What's needed is a full, exact retyping of the records.

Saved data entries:
Content starts

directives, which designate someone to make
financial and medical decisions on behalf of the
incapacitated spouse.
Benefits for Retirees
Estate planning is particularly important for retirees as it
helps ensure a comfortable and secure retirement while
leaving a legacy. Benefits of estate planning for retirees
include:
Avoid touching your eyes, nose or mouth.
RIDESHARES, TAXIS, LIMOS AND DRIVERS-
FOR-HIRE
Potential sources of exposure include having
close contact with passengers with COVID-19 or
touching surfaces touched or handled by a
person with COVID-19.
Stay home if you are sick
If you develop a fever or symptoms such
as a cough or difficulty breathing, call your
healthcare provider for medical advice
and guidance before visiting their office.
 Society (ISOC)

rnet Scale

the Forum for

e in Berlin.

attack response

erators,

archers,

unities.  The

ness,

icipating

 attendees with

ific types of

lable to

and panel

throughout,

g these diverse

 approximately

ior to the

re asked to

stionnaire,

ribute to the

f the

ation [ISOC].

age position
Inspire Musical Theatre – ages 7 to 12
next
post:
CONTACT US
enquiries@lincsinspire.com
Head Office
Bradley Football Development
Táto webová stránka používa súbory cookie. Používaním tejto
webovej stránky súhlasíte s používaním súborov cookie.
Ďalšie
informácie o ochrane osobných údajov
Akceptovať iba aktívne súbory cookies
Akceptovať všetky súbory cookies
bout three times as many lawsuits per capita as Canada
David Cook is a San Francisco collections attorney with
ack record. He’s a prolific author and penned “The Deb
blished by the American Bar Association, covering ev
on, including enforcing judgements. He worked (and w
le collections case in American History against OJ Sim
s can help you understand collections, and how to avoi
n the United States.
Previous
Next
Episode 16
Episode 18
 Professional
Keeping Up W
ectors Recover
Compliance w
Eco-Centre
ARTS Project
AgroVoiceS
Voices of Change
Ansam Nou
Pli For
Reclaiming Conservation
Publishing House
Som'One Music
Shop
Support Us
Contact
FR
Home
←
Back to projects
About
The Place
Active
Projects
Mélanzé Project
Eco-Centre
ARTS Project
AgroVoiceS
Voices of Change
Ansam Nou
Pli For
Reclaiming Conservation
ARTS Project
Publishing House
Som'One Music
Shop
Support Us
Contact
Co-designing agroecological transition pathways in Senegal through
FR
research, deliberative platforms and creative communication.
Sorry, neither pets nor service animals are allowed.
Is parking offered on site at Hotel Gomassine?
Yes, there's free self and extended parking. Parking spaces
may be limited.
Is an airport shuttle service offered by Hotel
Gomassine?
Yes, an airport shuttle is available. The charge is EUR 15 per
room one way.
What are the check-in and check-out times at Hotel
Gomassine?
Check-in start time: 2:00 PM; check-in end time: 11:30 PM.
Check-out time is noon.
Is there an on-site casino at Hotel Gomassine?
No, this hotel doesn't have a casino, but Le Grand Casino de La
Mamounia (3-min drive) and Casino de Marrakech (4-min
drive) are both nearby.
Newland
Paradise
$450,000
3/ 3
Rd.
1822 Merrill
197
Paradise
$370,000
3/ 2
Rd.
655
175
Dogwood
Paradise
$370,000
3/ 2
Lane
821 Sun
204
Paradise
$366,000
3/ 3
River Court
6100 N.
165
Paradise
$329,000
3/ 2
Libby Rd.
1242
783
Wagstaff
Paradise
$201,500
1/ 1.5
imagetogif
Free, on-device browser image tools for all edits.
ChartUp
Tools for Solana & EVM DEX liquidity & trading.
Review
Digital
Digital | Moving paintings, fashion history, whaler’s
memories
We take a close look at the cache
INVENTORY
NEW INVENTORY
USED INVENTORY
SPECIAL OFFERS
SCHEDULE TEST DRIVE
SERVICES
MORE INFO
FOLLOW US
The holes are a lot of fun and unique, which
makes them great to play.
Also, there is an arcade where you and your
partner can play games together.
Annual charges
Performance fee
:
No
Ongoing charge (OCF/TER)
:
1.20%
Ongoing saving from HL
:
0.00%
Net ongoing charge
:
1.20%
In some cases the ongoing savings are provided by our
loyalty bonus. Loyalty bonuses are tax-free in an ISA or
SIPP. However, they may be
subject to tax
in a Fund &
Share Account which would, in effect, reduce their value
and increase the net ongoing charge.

Content ends

### Written answer
directives, which designate someone to make
financial and medical decisions on behalf of the
incapacitated spouse.
Benefits for Retirees
Estate planning is particularly important for retirees as it
helps ensure a comfortable and secure retirement while
leaving a legacy. Benefits of estate planning for retirees
include:
Avoid touching your eyes, nose or mouth.
RIDESHARES, TAXIS, LIMOS AND DRIVERS-
FOR-HIRE
Potential sources of exposure include having
close contact with passengers with COVID-19 or
touching surfaces touched or handled by a
person with COVID-19.
Stay home if you are sick
If you develop a fever or symptoms such
as a cough or difficulty breathing, call your
healthcare provider for medical advice
and guidance before visiting their office.
 Society (ISOC)

rnet Scale

the Forum for

e in Berlin.

attack response

erators,

archers,

unities.  The

ness,

icipating

 attendees with

ific types of

lable to

and panel

throughout,

g these diverse

 approximately

ior to the

re asked to

stionnaire,

ribute to the

f the

ation [ISOC].

age position
Inspire Musical Theatre – ages 7 to 12
next
post:
CONTACT US
enquiries@lincsinspire.com
Head Office
Bradley Football Development
Táto webová stránka používa súbory cookie. Používaním tejto
webovej stránky súhlasíte s používaním súborov cookie.
Ďalšie
informácie o ochrane osobných údajov
Akceptovať iba aktívne súbory cookies
Akceptovať všetky súbory cookies
bout three times as many lawsuits per capita as Canada
David Cook is a San Francisco collections attorney with
ack record. He’s a prolific author and penned “The Deb
blished by the American Bar Association, covering ev
on, including enforcing judgements. He worked (and w
le collections case in American History against OJ Sim
s can help you understand collections, and how to avoi
n the United States.
Previous
Next
Episode 16
Episode 18
 Professional
Keeping Up W
ectors Recover
Compliance w
Eco-Centre
ARTS Project
AgroVoiceS
Voices of Change
Ansam Nou
Pli For
Reclaiming Conservation
Publishing House
Som'One Music
Shop
Support Us
Contact
FR
Home
←
Back to projects
About
The Place
Active
Projects
Mélanzé Project
Eco-Centre
ARTS Project
AgroVoiceS
Voices of Change
Ansam Nou
Pli For
Reclaiming Conservation
ARTS Project
Publishing House
Som'One Music
Shop
Support Us
Contact
Co-designing agroecological transition pathways in Senegal through
FR
research, deliberative platforms and creative communication.
Sorry, neither pets nor service animals are allowed.
Is parking offered on site at Hotel Gomassine?
Yes, there's free self and extended parking. Parking spaces
may be limited.
Is an airport shuttle service offered by Hotel
Gomassine?
Yes, an airport shuttle is available. The charge is EUR 15 per
room one way.
What are the check-in and check-out times at Hotel
Gomassine?
Check-in start time: 2:00 PM; check-in end time: 11:30 PM.
Check-out time is noon.
Is there an on-site casino at Hotel Gomassine?
No, this hotel doesn't have a casino, but Le Grand Casino de La
Mamounia (3-min drive) and Casino de Marrakech (4-min
drive) are both nearby.
Newland
Paradise
$450,000
3/ 3
Rd.
1822 Merrill
197
Paradise
$370,000
3/ 2
Rd.
655
175
Dogwood
Paradise
$370,000
3/ 2
Lane
821 Sun
204
Paradise
$366,000
3/ 3
River Court
6100 N.
165
Paradise
$329,000
3/ 2
Libby Rd.
1242
783
Wagstaff
Paradise
$201,500
1/ 1.5
imagetogif
Free, on-device browser image tools for all edits.
ChartUp
Tools for Solana & EVM DEX liquidity & trading.
Review
Digital
Digital | Moving paintings, fashion history, whaler’s
memories
We take a close look at the cache
INVENTORY
NEW INVENTORY
USED INVENTORY
SPECIAL OFFERS
SCHEDULE TEST DRIVE
SERVICES
MORE INFO
FOLLOW US
The holes are a lot of fun and unique, which
makes them great to play.
Also, there is an arcade where you and your
partner can play games together.
Annual charges
Performance fee
:
No
Ongoing charge (OCF/TER)
:
1.20%
Ongoing saving from HL
:
0.00%
Net ongoing charge
:
1.20%
In some cases the ongoing savings are provided by our
loyalty bonus. Loyalty bonuses are tax-free in an ISA or
SIPP. However, they may be
subject to tax
in a Fund &
Share Account which would, in effect, reduce their value
and increase the net ongoing charge.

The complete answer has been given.